If you’re willing to keep the rounded corner effect only for the two
classes of browser that currently understand that portion of CSS3, you
can use my CSS3 Corners Action instead of the built-in Freeway stuff
to round the corners.
When you do that, you’ll be able to let Freeway set a single, non-
tiling image for the object background using the background segment of
the Inspector.
Only WebKit (Safari, MobileSafari, Android, Chrome, and a host of
minor browsers with far less market penetration) and Firefox 3 or
better (are there any Gecko-based non-Firefox browsers?) will see the
corners as rounded. IE and chums will resolutely leave them square.
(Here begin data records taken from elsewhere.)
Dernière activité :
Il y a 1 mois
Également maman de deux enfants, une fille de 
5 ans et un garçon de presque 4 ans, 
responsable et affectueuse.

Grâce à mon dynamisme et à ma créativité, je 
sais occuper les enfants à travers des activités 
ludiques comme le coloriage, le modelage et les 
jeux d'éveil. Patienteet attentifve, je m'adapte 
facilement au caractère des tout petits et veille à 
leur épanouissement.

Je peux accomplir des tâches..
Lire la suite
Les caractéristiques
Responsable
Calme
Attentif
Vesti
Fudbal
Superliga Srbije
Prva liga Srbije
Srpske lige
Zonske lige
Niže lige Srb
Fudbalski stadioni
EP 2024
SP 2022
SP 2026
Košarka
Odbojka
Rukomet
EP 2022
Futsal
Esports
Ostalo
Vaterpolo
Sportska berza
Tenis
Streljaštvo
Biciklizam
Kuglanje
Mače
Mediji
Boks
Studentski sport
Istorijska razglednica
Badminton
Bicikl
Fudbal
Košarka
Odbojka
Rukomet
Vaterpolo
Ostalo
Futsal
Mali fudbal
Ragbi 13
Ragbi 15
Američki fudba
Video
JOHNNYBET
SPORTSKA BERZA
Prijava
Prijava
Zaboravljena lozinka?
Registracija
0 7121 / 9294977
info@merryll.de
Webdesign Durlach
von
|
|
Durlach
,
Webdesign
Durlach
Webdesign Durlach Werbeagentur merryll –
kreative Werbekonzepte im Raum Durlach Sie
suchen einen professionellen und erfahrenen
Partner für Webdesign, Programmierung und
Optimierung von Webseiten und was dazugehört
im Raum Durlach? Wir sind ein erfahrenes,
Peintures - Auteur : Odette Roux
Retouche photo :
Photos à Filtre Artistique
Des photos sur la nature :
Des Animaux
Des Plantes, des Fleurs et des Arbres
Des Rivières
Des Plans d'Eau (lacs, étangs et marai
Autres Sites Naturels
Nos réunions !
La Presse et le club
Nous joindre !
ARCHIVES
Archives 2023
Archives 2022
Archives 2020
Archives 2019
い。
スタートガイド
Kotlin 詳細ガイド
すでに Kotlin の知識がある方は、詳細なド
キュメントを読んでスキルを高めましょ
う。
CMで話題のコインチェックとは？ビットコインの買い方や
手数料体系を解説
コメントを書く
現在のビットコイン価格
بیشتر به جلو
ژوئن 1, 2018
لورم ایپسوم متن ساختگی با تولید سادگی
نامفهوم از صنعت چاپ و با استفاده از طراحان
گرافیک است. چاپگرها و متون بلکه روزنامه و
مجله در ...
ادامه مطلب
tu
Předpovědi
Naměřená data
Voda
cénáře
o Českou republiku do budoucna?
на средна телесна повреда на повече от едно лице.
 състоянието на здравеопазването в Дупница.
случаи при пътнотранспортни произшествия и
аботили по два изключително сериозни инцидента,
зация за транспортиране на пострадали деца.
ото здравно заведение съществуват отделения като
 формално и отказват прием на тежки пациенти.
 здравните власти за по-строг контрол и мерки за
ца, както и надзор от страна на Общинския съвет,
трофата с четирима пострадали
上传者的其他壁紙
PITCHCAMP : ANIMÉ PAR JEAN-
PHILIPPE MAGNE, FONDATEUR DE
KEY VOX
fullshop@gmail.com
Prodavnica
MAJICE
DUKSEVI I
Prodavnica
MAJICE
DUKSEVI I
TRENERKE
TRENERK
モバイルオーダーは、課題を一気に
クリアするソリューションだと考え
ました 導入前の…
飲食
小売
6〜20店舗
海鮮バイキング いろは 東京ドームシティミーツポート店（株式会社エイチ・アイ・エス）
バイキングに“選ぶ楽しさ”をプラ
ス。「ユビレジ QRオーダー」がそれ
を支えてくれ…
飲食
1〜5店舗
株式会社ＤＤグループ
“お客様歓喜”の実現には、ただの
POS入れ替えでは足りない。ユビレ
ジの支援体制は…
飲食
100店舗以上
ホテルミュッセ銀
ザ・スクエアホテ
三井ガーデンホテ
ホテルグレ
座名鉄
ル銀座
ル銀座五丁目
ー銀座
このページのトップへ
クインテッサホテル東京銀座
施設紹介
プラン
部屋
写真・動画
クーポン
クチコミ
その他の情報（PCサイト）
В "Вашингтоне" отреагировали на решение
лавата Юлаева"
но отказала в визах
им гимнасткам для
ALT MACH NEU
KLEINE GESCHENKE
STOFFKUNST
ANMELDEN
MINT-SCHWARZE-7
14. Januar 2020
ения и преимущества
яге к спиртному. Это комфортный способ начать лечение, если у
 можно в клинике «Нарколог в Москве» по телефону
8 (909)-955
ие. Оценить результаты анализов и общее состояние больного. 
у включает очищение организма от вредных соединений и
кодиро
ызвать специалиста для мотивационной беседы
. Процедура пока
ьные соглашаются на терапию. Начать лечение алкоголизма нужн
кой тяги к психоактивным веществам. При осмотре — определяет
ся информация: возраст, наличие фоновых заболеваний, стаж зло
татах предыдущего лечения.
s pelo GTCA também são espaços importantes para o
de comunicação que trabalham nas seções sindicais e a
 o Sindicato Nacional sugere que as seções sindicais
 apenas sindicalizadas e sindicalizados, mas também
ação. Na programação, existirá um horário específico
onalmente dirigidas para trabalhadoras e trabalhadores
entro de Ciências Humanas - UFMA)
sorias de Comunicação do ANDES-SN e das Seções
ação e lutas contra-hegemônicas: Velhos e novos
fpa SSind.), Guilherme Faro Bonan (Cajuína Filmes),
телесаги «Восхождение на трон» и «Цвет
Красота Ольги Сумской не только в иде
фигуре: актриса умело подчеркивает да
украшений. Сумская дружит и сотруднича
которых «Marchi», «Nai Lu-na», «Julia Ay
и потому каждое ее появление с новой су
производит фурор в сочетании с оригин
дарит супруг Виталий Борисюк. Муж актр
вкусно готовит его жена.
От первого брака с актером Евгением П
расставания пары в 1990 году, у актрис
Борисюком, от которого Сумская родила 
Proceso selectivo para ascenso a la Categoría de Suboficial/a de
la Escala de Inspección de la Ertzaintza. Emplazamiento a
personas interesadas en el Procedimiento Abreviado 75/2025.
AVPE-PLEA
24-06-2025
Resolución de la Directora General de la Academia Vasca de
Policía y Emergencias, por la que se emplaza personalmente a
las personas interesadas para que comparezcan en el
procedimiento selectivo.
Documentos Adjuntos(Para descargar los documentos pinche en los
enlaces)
Whether or not this is a big deal to you depends on the rest of your
design, and whether you’ve shown the rounded corners to your clients
yet. If they haven’t seen them, then you can usually get away with
this because they won’t know any better. When they finally see the
site in a modern browser, they’ll congratulate you for making an
iPhone-optimized site or similar nonsense…
Walter
On Feb 5, 2010, at 11:19 AM, derekzinger wrote:
I’ve got an html item with a rounded corner effect applied to it, to
which I would like to add a background image. For some reason,
though, the image isn’t filling the div all the way to the bottom.
The image stops right where the rounded corners begin. Coincidence?
Are the corners somehow blocking out the image?
Also related, that background image seems to be tiled by default,
and (I think because it’s inline) I don’t have the tiling options
available to me. I assume this is due to an html limitation, as
there’s no problem “untiling” an image placed into a freestanding
html item. Does anyone know of any workarounds for this? Thanks!